Before the beginning of the Dutch governance, the island of Ceylon was divided between the Portuguese Empire and the Kingdom of Kandy, who were in the midst of a war for control of the island as a whole. The island attracted the attention of the newly formed Dutch Republic when they were invited by the Sinhalese King to fight the Portuguese. Dutch rule over much of the island was soon imposed.

In the late 18th century the Dutch, weakened by their wars against Great Britain, were conquered by Napoleonic France, and their leaders became refugees in London.  No longer able to govern their part of the island effectively, the Dutch transferred the rule of it to the British, although this was against the wishes of the Dutch residing there.

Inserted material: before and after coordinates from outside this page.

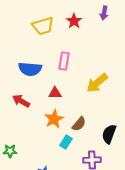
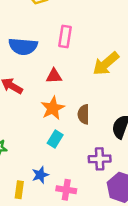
brown semicircle: (79, 124) -> (84, 114), turned 140
cyan rectangle: (66, 142) -> (55, 139), moved

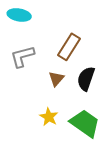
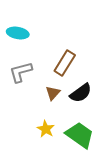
black semicircle: (86, 79) -> (81, 93), turned -145

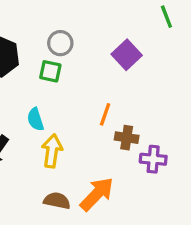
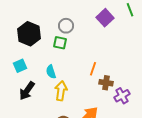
purple square: (127, 55) -> (105, 18), moved
purple cross: (153, 159) -> (122, 96), turned -35

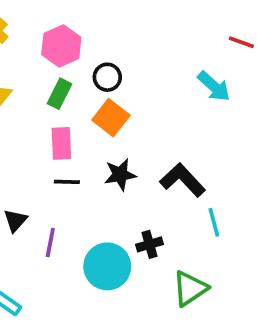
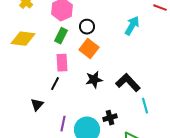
cyan arrow: (214, 86) -> (132, 26), moved, turned -102
black line: (67, 182) -> (55, 84), moved, turned -64
purple line: (50, 243) -> (63, 124), moved

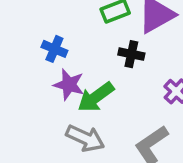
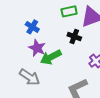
gray arrow: (85, 138) -> (30, 77), moved

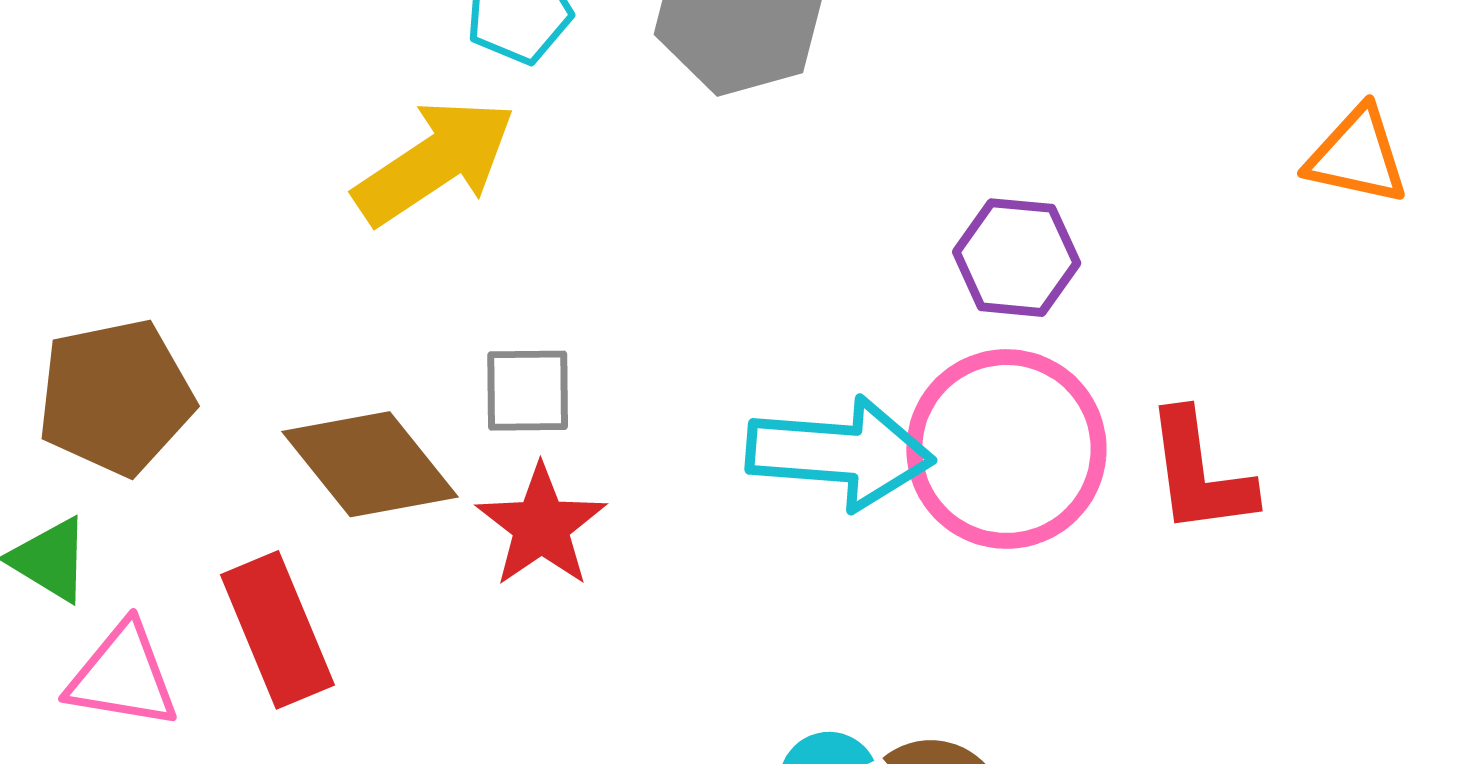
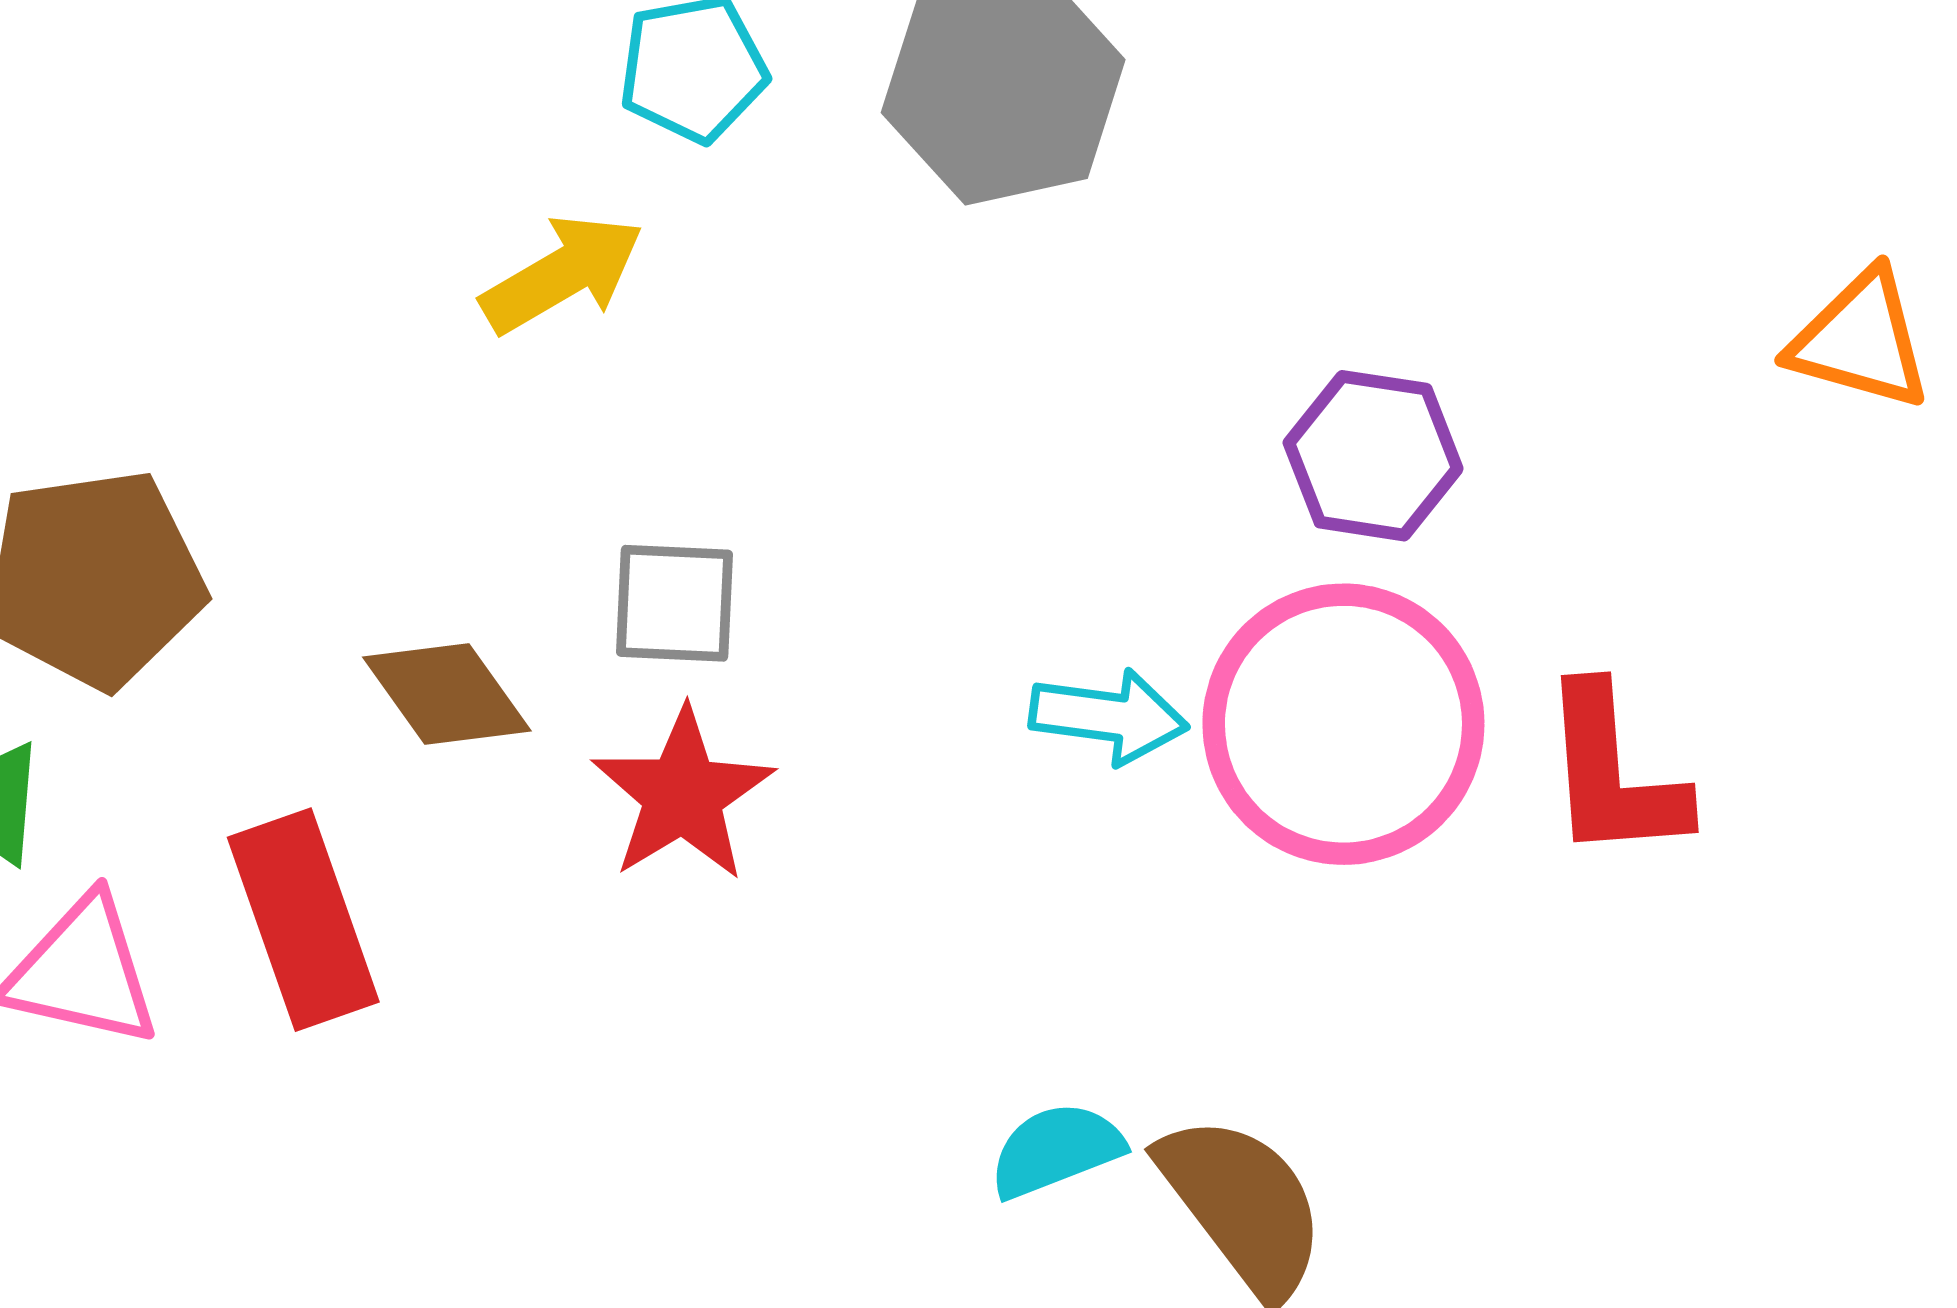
yellow arrow: (435, 162) -> (562, 274), size x0.7
cyan arrow: (840, 453) -> (1109, 717), size x0.6
brown diamond: (370, 464) -> (447, 694), size x0.7

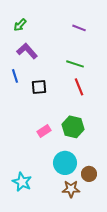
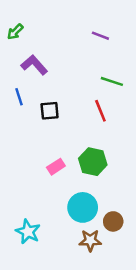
green arrow: (20, 25) -> (15, 32), moved
green line: (75, 64) -> (112, 81), moved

The capture of the island immediately yielded £300,000 of money in goods, as well as the acquisition of the cinnamon plantations, making this a valuable venture.

Kandyan Wars

As soon as Great Britain gained the European-controlled parts of Ceylon from the Dutch, they wanted to expand their new sphere of influence by making the native Kingdom of Kandy a protectorate, an offer initially refused by the King of Kandy. Although the previous Dutch administration had not been powerful enough to threaten the reign of the Kandyan Kings, the British were much more powerful. The Kandyan refusal to accept a protectorate led eventually to war, which ended with the capitulation of the Kandyans.

Kandyan Convention

The rule of King Sri Vikrama Rajasinghe was not favoured by his chieftains. The king, who was of South Indian ancestry, faced powerful chieftains and sought cruel measures to repress their popularity with the people. A successful coup was organised by the Sinhala chiefs in which they accepted the British Crown as their new sovereign. This ended the line of the kingdom of Kandy and King Rajasinghe was taken as a prisoner, ending his hope that the British would allow him to retain power. The Kandyan treaty which was signed in 1815 was called the Kandyan Convention and stated the terms under which the Kandyans would live as a British protectorate. The Buddhist religion was to be given protection by the Crown, and Christianity would not be imposed on the population, as had happened during Portuguese and Dutch rule. The Kandyan Convention is an important legal document because it specifies the conditions which the British promised for the Kandyan territory.

The Uva Rebellion

It took the ruling families of Kandy less than two years to realise that the authority of the British government was a fundamentally different one to that of the (deposed) Nayakkar dynasty. Soon the Kandyans rebelled against the British and waged a guerrilla war. Discontent with British activities soon boiled over into open rebellion, commencing in the duchy of Uva in 1817, so-called the Uva Rebellion, also known as the Third Kandyan War. The main cause of the rebellion was the British authorities' failure to protect and uphold the customary Buddhist traditions, which were viewed by the islanders as an integral part of their lives.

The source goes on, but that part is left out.